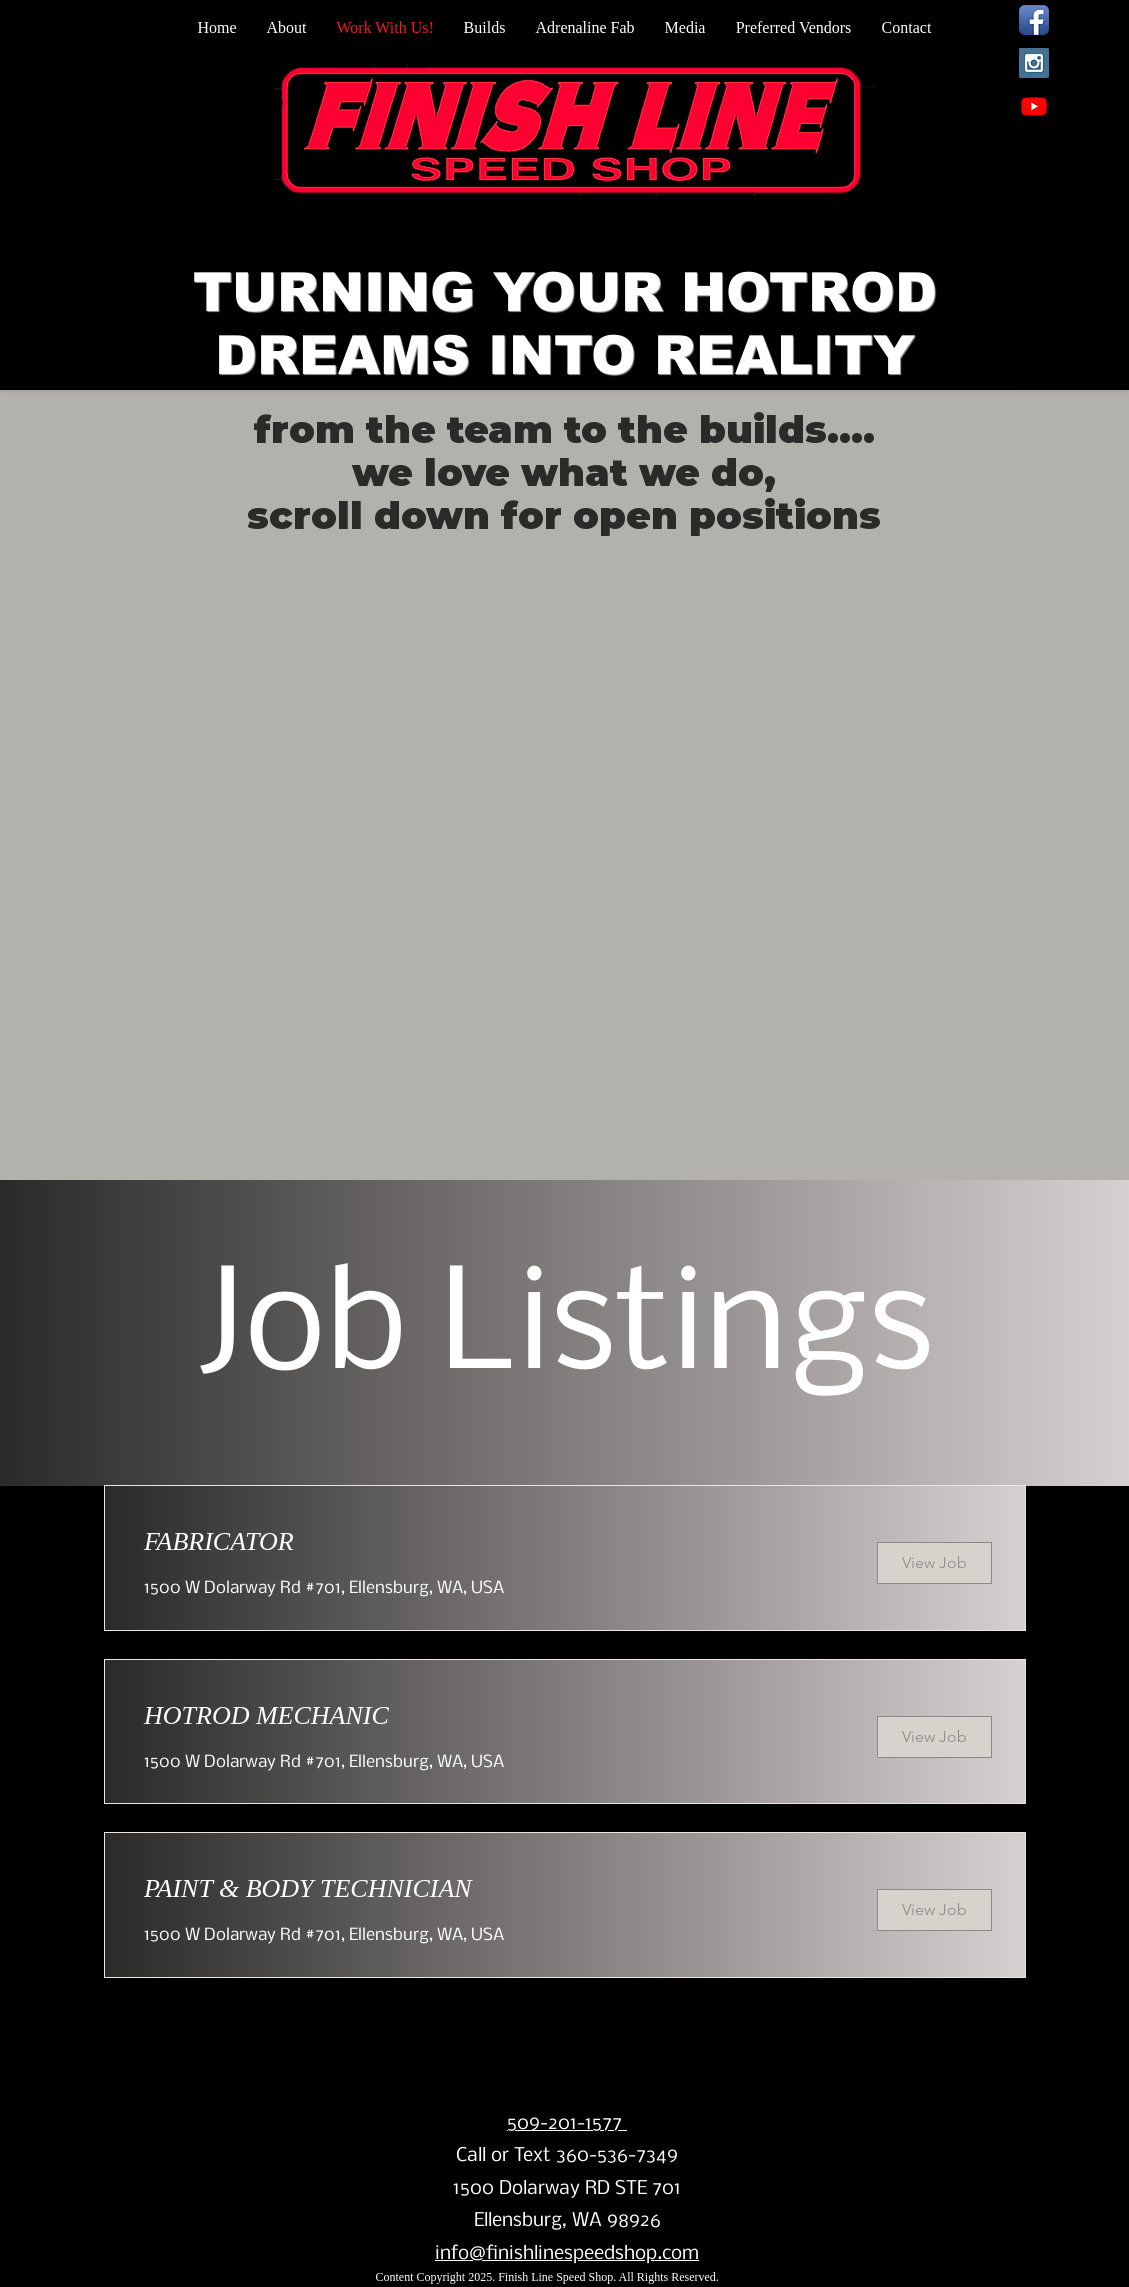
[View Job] (934, 1563)
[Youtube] (1034, 106)
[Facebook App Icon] (1034, 20)
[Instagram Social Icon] (1034, 63)
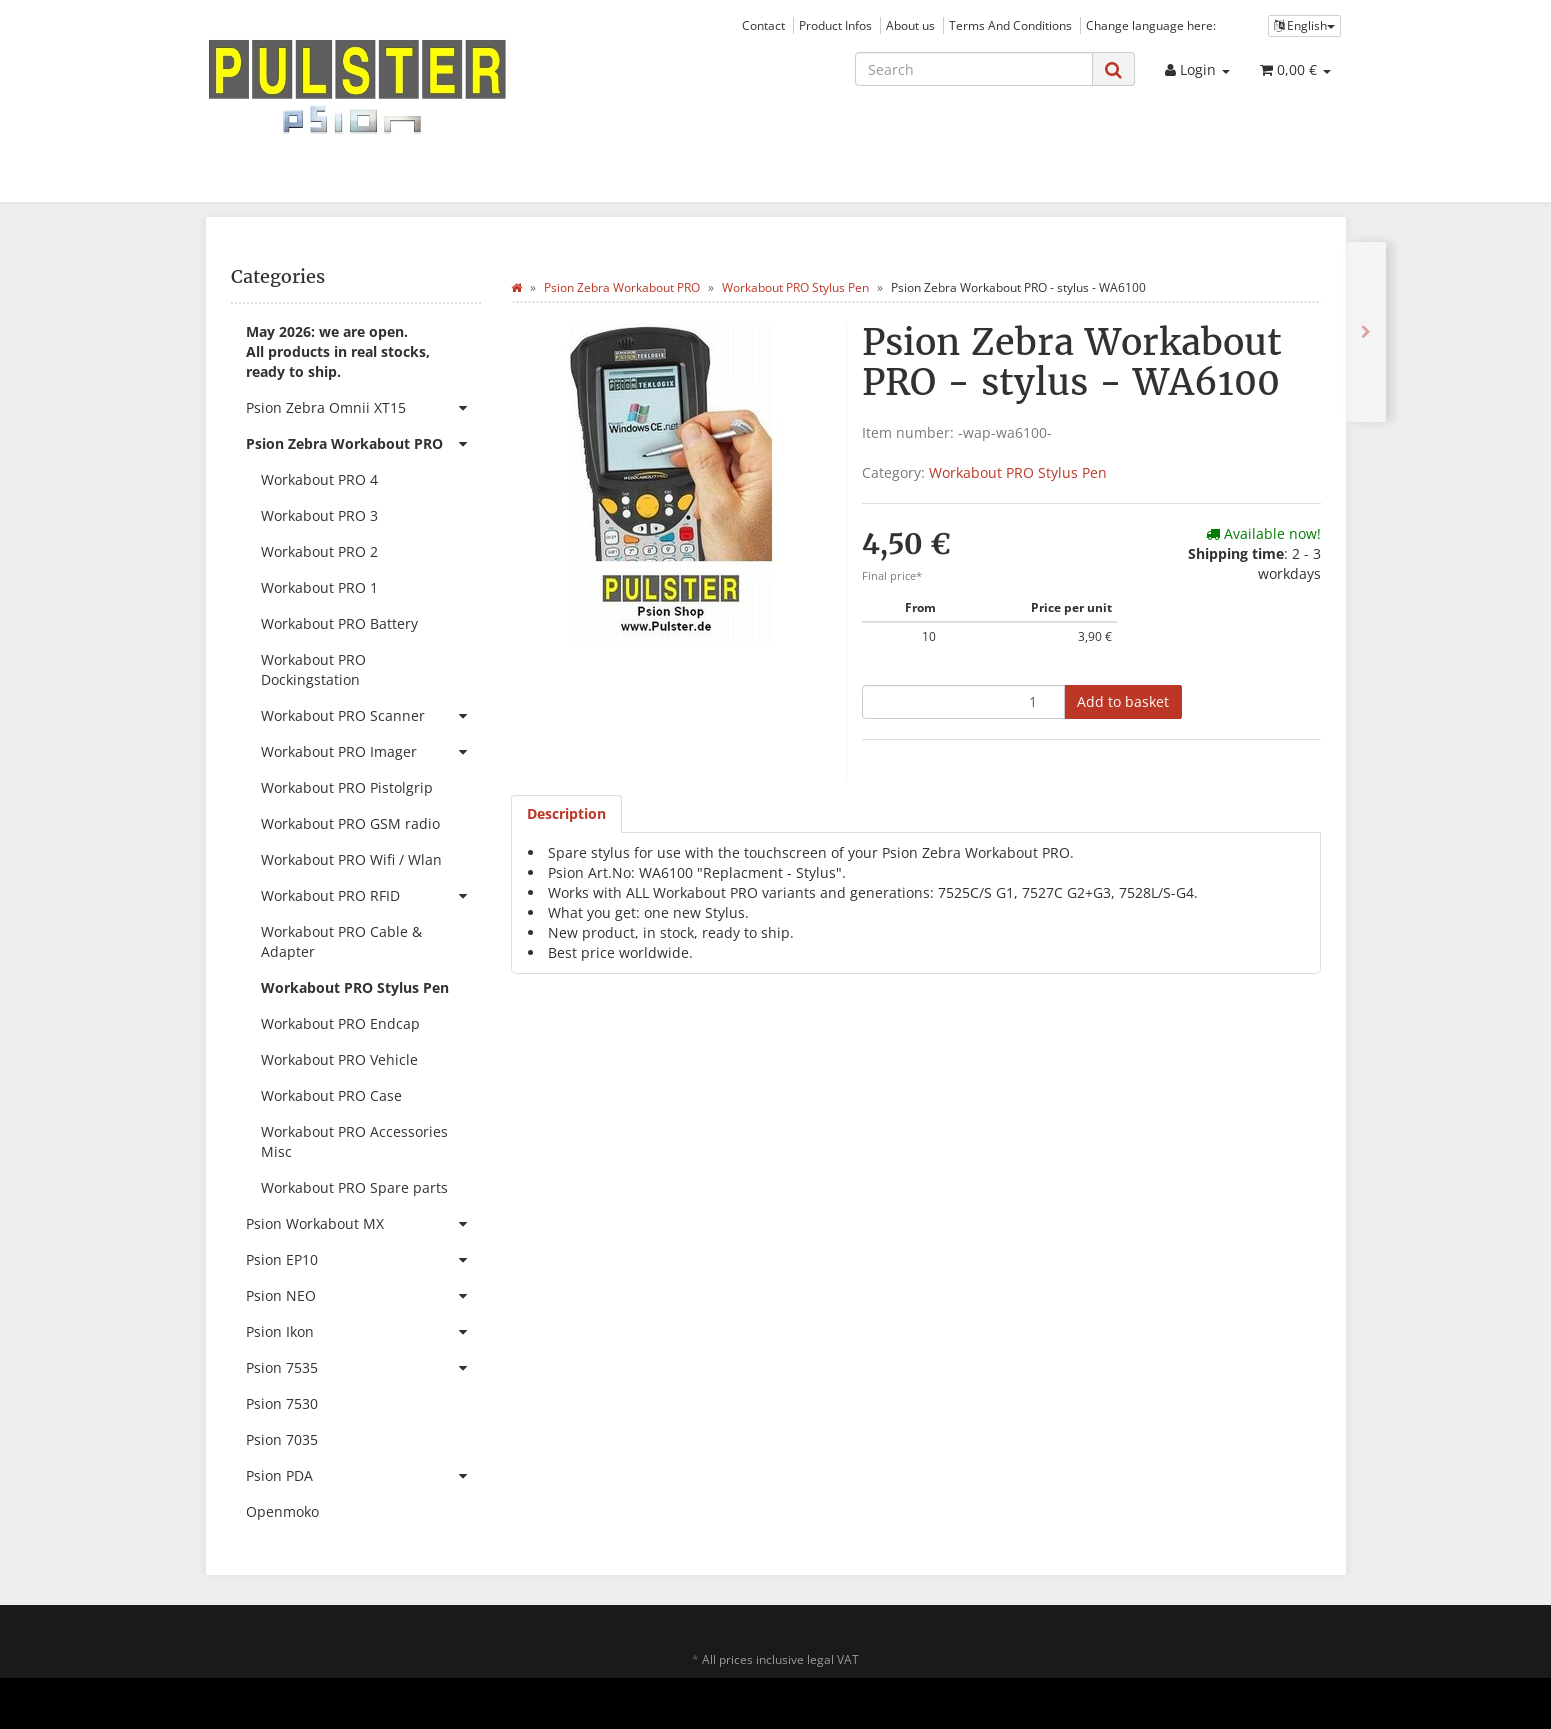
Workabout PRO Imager (371, 752)
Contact (763, 25)
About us (910, 25)
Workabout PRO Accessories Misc (354, 1141)
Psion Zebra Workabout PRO (363, 444)
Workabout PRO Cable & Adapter (341, 941)
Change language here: (1151, 25)
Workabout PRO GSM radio (350, 823)
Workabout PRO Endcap (340, 1023)
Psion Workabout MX (363, 1224)
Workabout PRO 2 (319, 551)
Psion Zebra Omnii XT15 (363, 408)
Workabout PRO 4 (319, 479)
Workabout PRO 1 (319, 587)
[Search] (974, 69)
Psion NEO (363, 1296)
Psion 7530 (282, 1403)
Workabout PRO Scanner (371, 716)
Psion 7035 (282, 1439)
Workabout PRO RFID (371, 896)
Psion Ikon (363, 1332)
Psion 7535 (363, 1368)
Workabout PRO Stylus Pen (1018, 472)
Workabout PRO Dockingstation (313, 669)
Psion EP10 (363, 1260)
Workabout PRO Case (331, 1095)
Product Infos (835, 25)
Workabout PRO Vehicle (339, 1059)
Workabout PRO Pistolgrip (347, 787)
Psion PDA (363, 1476)
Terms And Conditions (1010, 25)
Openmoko (282, 1511)
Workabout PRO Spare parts (354, 1187)
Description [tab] (566, 813)
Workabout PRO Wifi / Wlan (351, 859)
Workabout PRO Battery (339, 623)
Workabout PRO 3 (319, 515)
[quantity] (963, 702)
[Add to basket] (1123, 702)
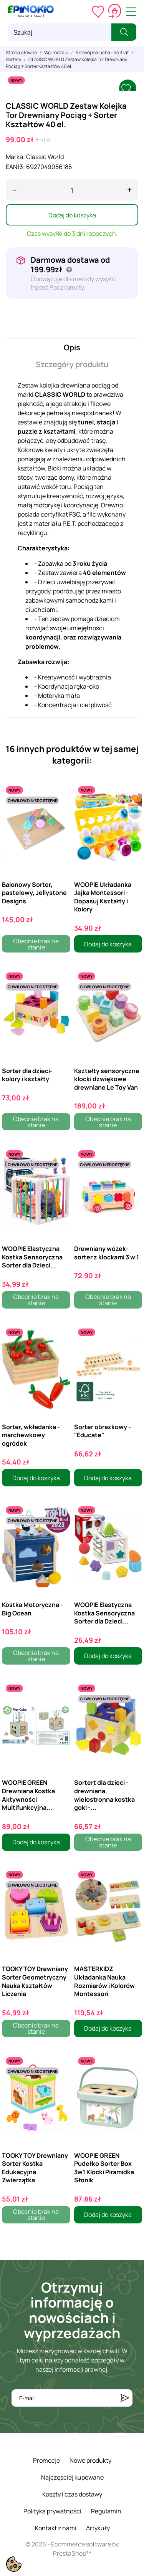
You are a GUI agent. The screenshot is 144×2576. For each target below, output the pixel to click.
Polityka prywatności (52, 2511)
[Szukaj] (59, 32)
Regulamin (106, 2511)
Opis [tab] (72, 347)
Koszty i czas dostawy (72, 2494)
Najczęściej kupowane (72, 2477)
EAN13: (15, 166)
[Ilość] (72, 189)
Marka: (15, 156)
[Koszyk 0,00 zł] (114, 11)
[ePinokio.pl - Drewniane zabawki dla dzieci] (31, 11)
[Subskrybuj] (124, 2397)
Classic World (45, 156)
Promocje (46, 2460)
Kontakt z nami (55, 2528)
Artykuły (98, 2528)
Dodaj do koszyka (72, 215)
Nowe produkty (90, 2460)
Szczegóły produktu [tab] (72, 364)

• • • • •

• [WHAT YOU WILL DO]: Take the stretch of lines above from the one containing "Najczęściej kupowane (72, 2477)" through the one containing "Promocje (46, 2460)" and repeat it exactly, adding no other line.

• [YOUR RESPONSE]:
Najczęściej kupowane (72, 2477)
EAN13: (15, 166)
[Ilość] (72, 189)
Marka: (15, 156)
[Koszyk 0,00 zł] (114, 11)
[ePinokio.pl - Drewniane zabawki dla dzieci] (31, 11)
[Subskrybuj] (124, 2397)
Classic World (45, 156)
Promocje (46, 2460)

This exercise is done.